▶ [Brief]:
Begin at the line containing "зоны декольте;" in the entries below and end at the line containing "(опущение тканей нижней"; transcribe that range exactly and nothing outside it.

▶ [Data shown]:
* * * * * * * * *
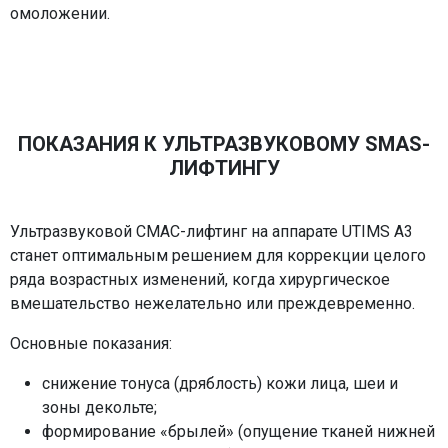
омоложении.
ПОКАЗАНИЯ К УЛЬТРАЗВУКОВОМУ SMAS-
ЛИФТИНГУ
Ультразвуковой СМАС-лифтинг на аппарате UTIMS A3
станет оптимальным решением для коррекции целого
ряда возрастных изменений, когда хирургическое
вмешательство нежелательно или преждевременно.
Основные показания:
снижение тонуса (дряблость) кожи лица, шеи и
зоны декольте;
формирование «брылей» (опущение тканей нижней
* * * * * * * * *
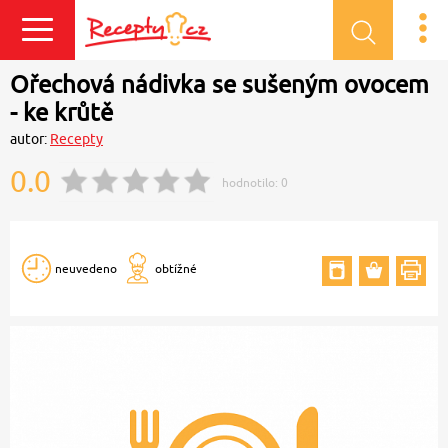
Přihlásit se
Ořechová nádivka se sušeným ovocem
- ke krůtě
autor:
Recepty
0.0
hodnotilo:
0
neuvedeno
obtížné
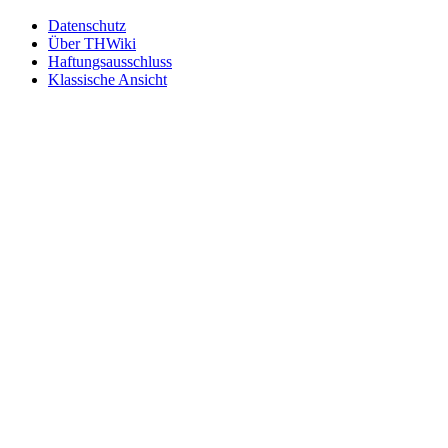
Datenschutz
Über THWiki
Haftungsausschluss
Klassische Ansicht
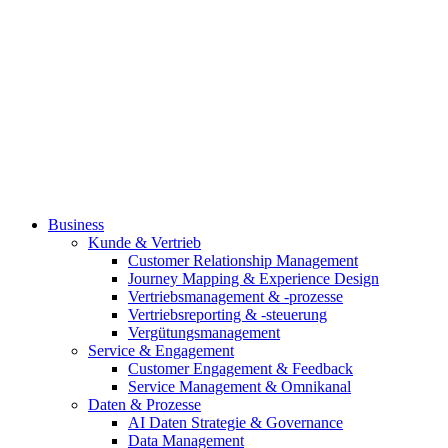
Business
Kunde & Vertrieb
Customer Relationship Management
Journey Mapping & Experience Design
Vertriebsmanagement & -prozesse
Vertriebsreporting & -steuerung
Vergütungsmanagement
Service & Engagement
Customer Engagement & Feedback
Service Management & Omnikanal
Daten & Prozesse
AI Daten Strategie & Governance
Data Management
* * * * * * * * *
▶ [Solution to this problem]:
зоны декольте;
формирование «брылей» (опущение тканей нижней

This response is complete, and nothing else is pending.